Why yes, yes there was. PCLP #5.2, which can be found in the perlgolf history book. The winning solutions were submitted by (no surprise) Rick Klement and Ton Hospel, both at 78 bytes. Their solutions were as follows:

78, Rick Klement
(\$c,@0)=map P|(\$c=\$c%(\$d=20*\$?+10).0+\$_*\$?)/\$d,@0while@0[0,1e3]=3,--\$?;print@0

78, Ton Hospel
print!s!\w+!\$\=(\$z=\$&.0+\$?--*\$\)/++(\$b=2*\$?||239)|0;\$z%\$b!egfor(-48x65536)x1e3

Ton later reduced Rick's solution to 77 strokes post-mortem:

(\$c,@0)=map P|(\$c=\$c%(\$d=10+20*\$?).0+\$_*\$?)/\$d,@0while\$?-=@0[0,1e3]=3;print@0

I'm going to focus on Rick's solution for two reasons. First, because he uses the same algorithm I do, and second, because I have no idea how Ton's solution works. I suspect he might be using the same algorithm, but I honestly can't be sure (2*\$?||239 seems rather bizarre, for example). If these two solutions do have anything in common, however, it's that they're both horrendously slow. Ricks solution takes approximately 47s on my computer, while Ton's clocks in at 136s. In my experience, anything that takes more than ~1.3s locally will timeout on the codegolf server.

But not all hope is lost. Both solutions abuse the fact that \$? is stored internally as an unsigned short, meaning that decrementing it will result in 65535, eliminating the need for initialization. However, only ~3322 iterations are necessary (each deeper iteration produces one more binary bit of π. Crazy, I know). There's also a lot of unnecessary string -> int conversion going on, which slows things down a bit as well. Rick's solution is also particularly nice to work with, because the decimal place can be hacked in simply by changing the literal 3 with '3.'.

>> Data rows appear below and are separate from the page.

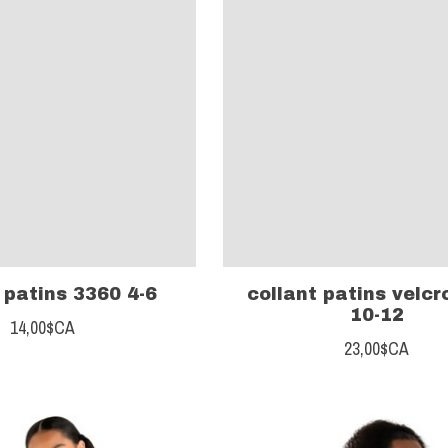
 patins 3360 4-6
collant patins velcr
10-12
14,00$CA
23,00$CA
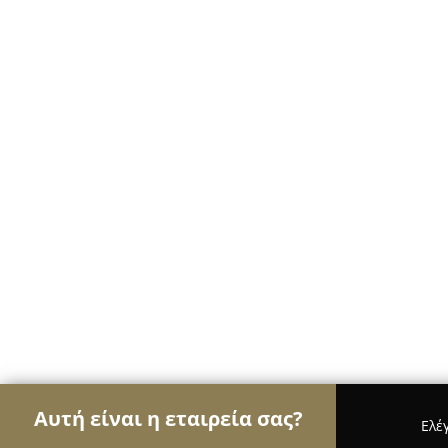
Αυτή είναι η εταιρεία σας?
Ελέ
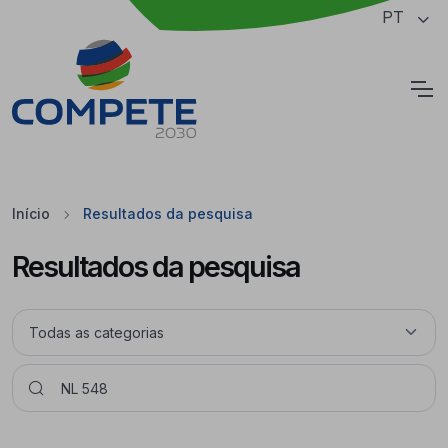
Saltar para o conteúdo principal da página
PT
Cookies
Início
Resultados da pesquisa
Resultados da pesquisa
Pesquisar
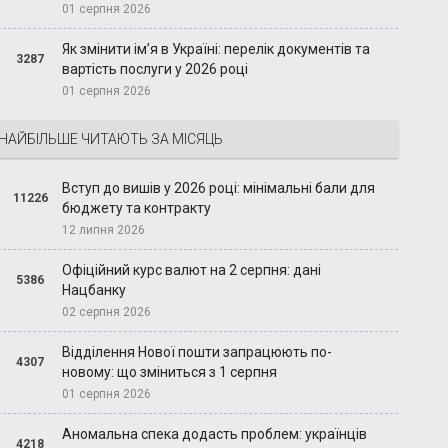
01 серпня 2026
Як змінити ім’я в Україні: перелік документів та
3287
вартість послуги у 2026 році
01 серпня 2026
НАЙБІЛЬШЕ ЧИТАЮТЬ ЗА МІСЯЦЬ
Вступ до вишів у 2026 році: мінімальні бали для
11226
бюджету та контракту
12 липня 2026
Офіційний курс валют на 2 серпня: дані
5386
Нацбанку
02 серпня 2026
Відділення Нової пошти запрацюють по-
4307
новому: що зміниться з 1 серпня
01 серпня 2026
Аномальна спека додасть проблем: українців
4218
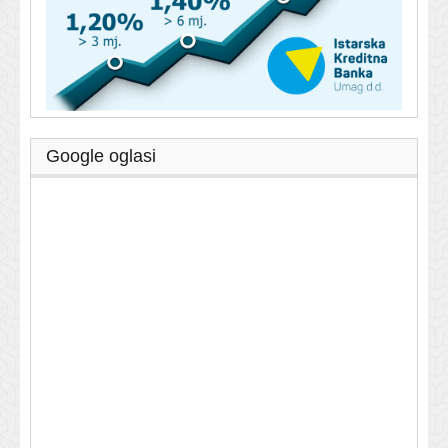
Google oglasi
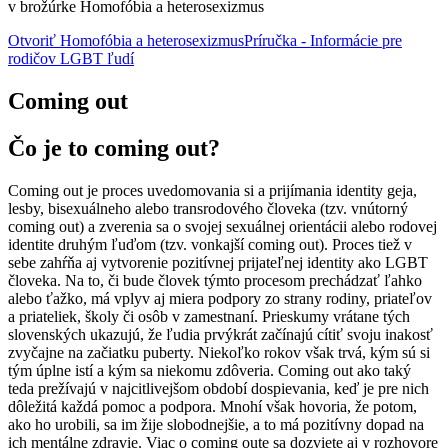
v brožúrke Homofóbia a heterosexizmus
Otvoriť Homofóbia a heterosexizmus
Príručka - Informácie pre
rodičov LGBT ľudí
Coming out
Čo je to coming out?
Coming out je proces uvedomovania si a prijímania identity geja,
lesby, bisexuálneho alebo transrodového človeka (tzv. vnútorný
coming out) a zverenia sa o svojej sexuálnej orientácii alebo rodovej
identite druhým ľuďom (tzv. vonkajší coming out). Proces tiež v
sebe zahŕňa aj vytvorenie pozitívnej prijateľnej identity ako LGBT
človeka. Na to, či bude človek týmto procesom prechádzať ľahko
alebo ťažko, má vplyv aj miera podpory zo strany rodiny, priateľov
a priateliek, školy či osôb v zamestnaní. Prieskumy vrátane tých
slovenských ukazujú, že ľudia prvýkrát začínajú cítiť svoju inakosť
zvyčajne na začiatku puberty. Niekoľko rokov však trvá, kým sú si
tým úplne istí a kým sa niekomu zdôveria. Coming out ako taký
teda prežívajú v najcitlivejšom období dospievania, keď je pre nich
dôležitá každá pomoc a podpora. Mnohí však hovoria, že potom,
ako ho urobili, sa im žije slobodnejšie, a to má pozitívny dopad na
ich mentálne zdravie. Viac o coming oute sa dozviete aj v rozhovore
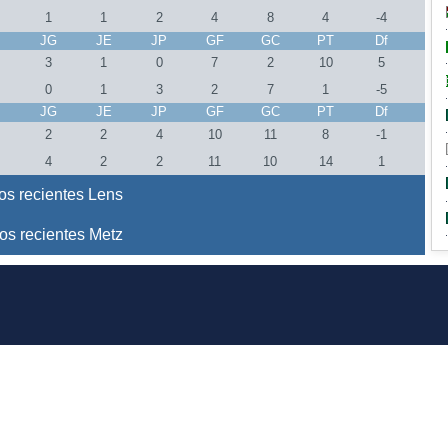
1
1
2
4
8
4
-4
J
JG
JE
JP
GF
GC
PT
Df
3
1
0
7
2
10
5
0
1
3
2
7
1
-5
J
JG
JE
JP
GF
GC
PT
Df
2
2
4
10
11
8
-1
4
2
2
11
10
14
1
os recientes Lens
os recientes Metz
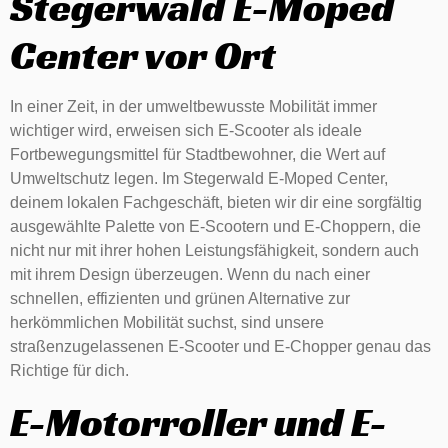
Stegerwald E-Moped
Center vor Ort
In einer Zeit, in der umweltbewusste Mobilität immer
wichtiger wird, erweisen sich E-Scooter als ideale
Fortbewegungsmittel für Stadtbewohner, die Wert auf
Umweltschutz legen. Im Stegerwald E-Moped Center,
deinem lokalen Fachgeschäft, bieten wir dir eine sorgfältig
ausgewählte Palette von E-Scootern und E-Choppern, die
nicht nur mit ihrer hohen Leistungsfähigkeit, sondern auch
mit ihrem Design überzeugen. Wenn du nach einer
schnellen, effizienten und grünen Alternative zur
herkömmlichen Mobilität suchst, sind unsere
straßenzugelassenen E-Scooter und E-Chopper genau das
Richtige für dich.
E-Motorroller und E-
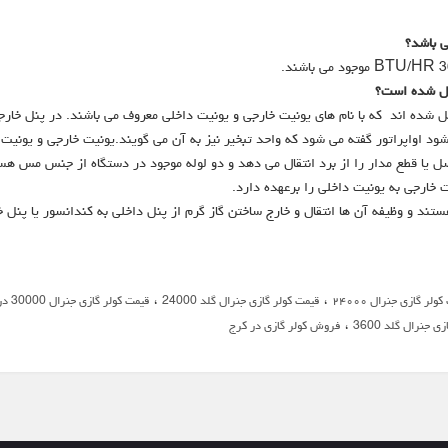
ی باشد؟
یل شده است؟
 شده اند که با نام های یونیت خارجی و یونیت داخلی معروف می باشند. در پنل خارجی
 اواپراتور گفته می شود که واحد تبخیر نیز به آن می گویند.یونیت خارجی و یونیت 
ا قطع مدار را از برد انتقال می دهد و دو لوله موجود در دستگاه از جنس مس هستن
ت خارجی به یونیت داخلی را برعهده دارد.
تند و وظیفه آن ها انتقال و خارج ساختن گاز گرم از پنل داخلی به کندانسور یا پنل 
،
،
ولر گازی جنرال ۲۴۰۰۰
قیمت کولر گازی جنرال گلد 24000
قیمت کولر گازی جنرال 30000 در کرج
،
 جنرال گلد 3600
فروش کولر گازی در کرج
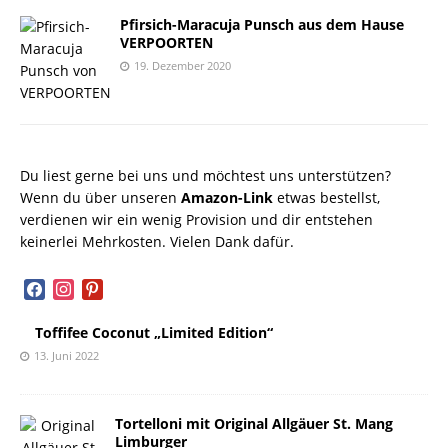
Pfirsich-Maracuja Punsch aus dem Hause
VERPOORTEN
19. Dezember 2020
Du liest gerne bei uns und möchtest uns unterstützen?
Wenn du über unseren
Amazon-Link
etwas bestellst,
verdienen wir ein wenig Provision und dir entstehen
keinerlei Mehrkosten. Vielen Dank dafür.
facebook
instagram
pinterest
Toffifee Coconut „Limited Edition“
13. Juni 2022
Tortelloni mit Original Allgäuer St. Mang
Limburger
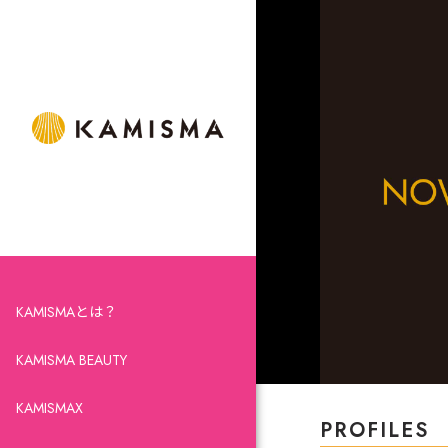
KAMISMAとは？
KAMISMA BEAUTY
KAMISMAX
PROFILES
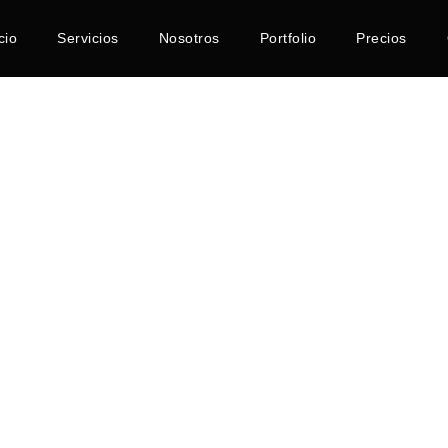
cio
Servicios
Nosotros
Portfolio
Precios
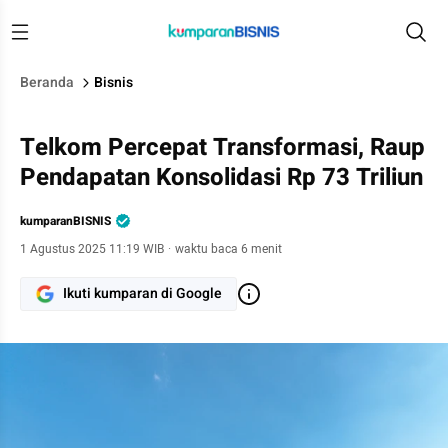
Beranda
Bisnis
Telkom Percepat Transformasi, Raup
Pendapatan Konsolidasi Rp 73 Triliun
kumparanBISNIS
1 Agustus 2025 11:19 WIB
·
waktu baca 6 menit
Ikuti kumparan di Google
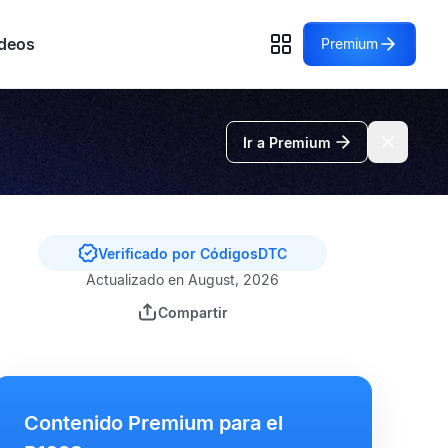
deos
Premium
Ir a Premium
Verificado por CódigosDTC
Actualizado en August, 2026
Compartir
Contenido Premium para el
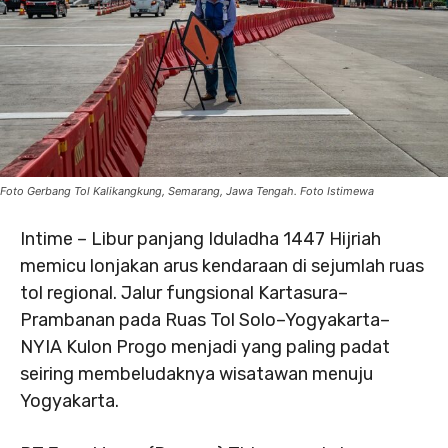
Foto Gerbang Tol Kalikangkung, Semarang, Jawa Tengah. Foto Istimewa
Intime – Libur panjang Iduladha 1447 Hijriah
memicu lonjakan arus kendaraan di sejumlah ruas
tol regional. Jalur fungsional Kartasura–
Prambanan pada Ruas Tol Solo–Yogyakarta–
NYIA Kulon Progo menjadi yang paling padat
seiring membeludaknya wisatawan menuju
Yogyakarta.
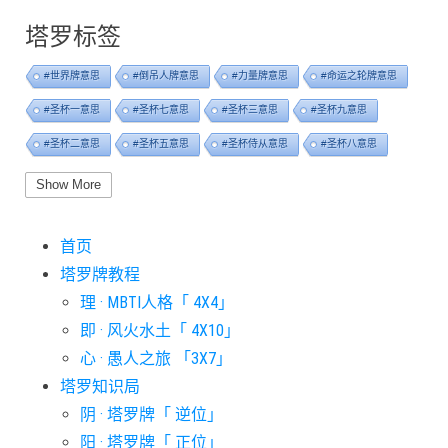
塔罗标签
#世界牌意思
#倒吊人牌意思
#力量牌意思
#命运之轮牌意思
#圣杯一意思
#圣杯七意思
#圣杯三意思
#圣杯九意思
#圣杯二意思
#圣杯五意思
#圣杯侍从意思
#圣杯八意思
#圣杯六意思
#圣杯十意思
#圣杯四意思
#圣杯国王意思
Show More
#圣杯女皇意思
#太阳牌意思
#女祭司牌意思
#宝剑一意思
首页
#宝剑七意思
#宝剑三意思
#宝剑九意思
#宝剑二意思
塔罗牌教程
#宝剑五意思
#宝剑侍从意思
#宝剑八意思
#宝剑六意思
理 · MBTI人格「 4X4」
#宝剑十意思
#宝剑四意思
#宝剑国王意思
#宝剑女皇意思
即 · 风火水土「 4X10」
#宝剑骑士意思
#审判牌意思
#恋人牌意思
#恶魔牌意思
心 · 愚人之旅 「3X7」
#愚人牌意思
#战车牌意思
#教皇牌意思
#星币一意思
塔罗知识局
阴 · 塔罗牌「 逆位」
#星币七意思
#星币三意思
#星币九意思
#星币二意思
阳 · 塔罗牌「 正位」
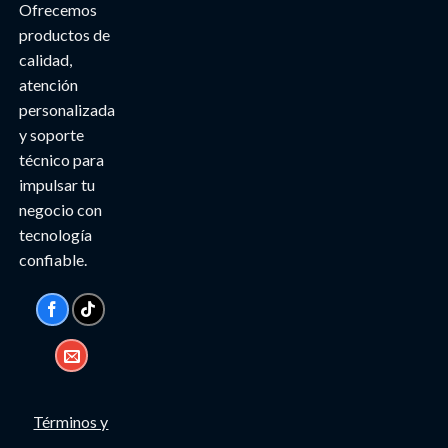
Ofrecemos
productos de
calidad,
atención
personalizada
y soporte
técnico para
impulsar tu
negocio con
tecnología
confiable.
Términos y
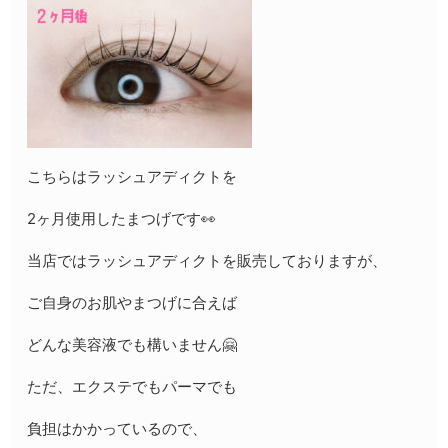
こちらはラッシュアディクトを
2ヶ月使用したまつげです👀
当店ではラッシュアディクトを販売しておりますが、
ご自身のお肌やまつげに合えば
どんな美容液でも構いません🤗
ただ、エクステでもパーマでも
負担はかかっているので、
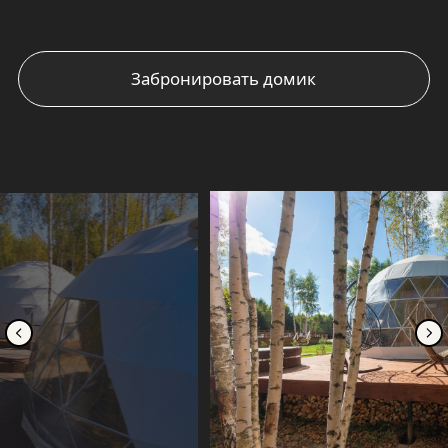
БРОНИРОВАНИЕ
ДОМИКА
Стоимость бронирования
Количество мест в доме:
до 6 человек
Будние дни (с ВС по ЧТ):
от 11. 600р/сутки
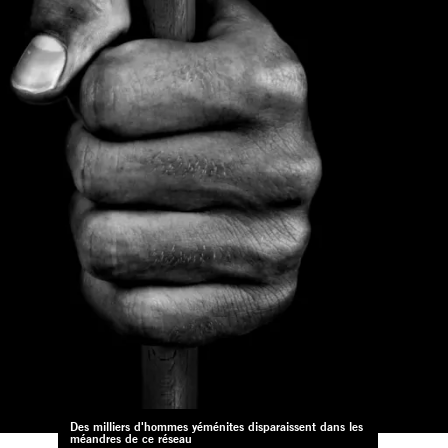
Des milliers d'hommes yéménites disparaissent dans les
méandres de ce réseau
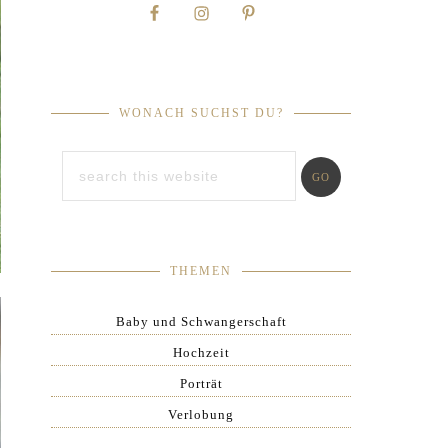
WONACH SUCHST DU?
THEMEN
Baby und Schwangerschaft
Hochzeit
Porträt
Verlobung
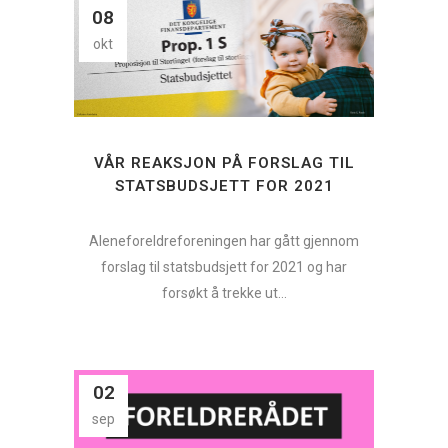
08
okt
VÅR REAKSJON PÅ FORSLAG TIL
STATSBUDSJETT FOR 2021
Aleneforeldreforeningen har gått gjennom
forslag til statsbudsjett for 2021 og har
forsøkt å trekke ut...
02
sep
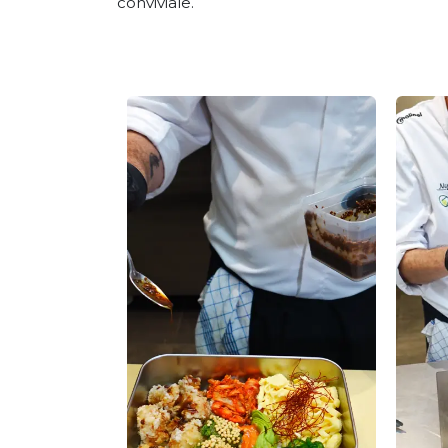
conviviale.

A re-work of Rick's solution, 12 bytes heavier, but 28 times as fast:

\$a=3322;(\$c,@0)=map 0|(\$c=\$c%(\$d=10+20*\$a)*10+\$_*\$a)/\$d,@0while\$a-=@0[0,1001]='3.';print@0

and... it times out. Almost fast enough at 1.67s locally, but not quite fast enough. Still fairly impressive though, considering that it calculates 1 digit at a time, instead of 8. If this could somehow be made ~25% faster, it could take the lead.

And finally, my own post mortem to PCLP #5.2:

56, primo ((very) post-mortem)
use bigint;\$c=6x4;\$_=\$_/\$c*--\$c/2+2e999while\$c-->2;print

As far as I can tell this should be entirely compliant with the rules, with a very acceptable run time as well at ~1.15s.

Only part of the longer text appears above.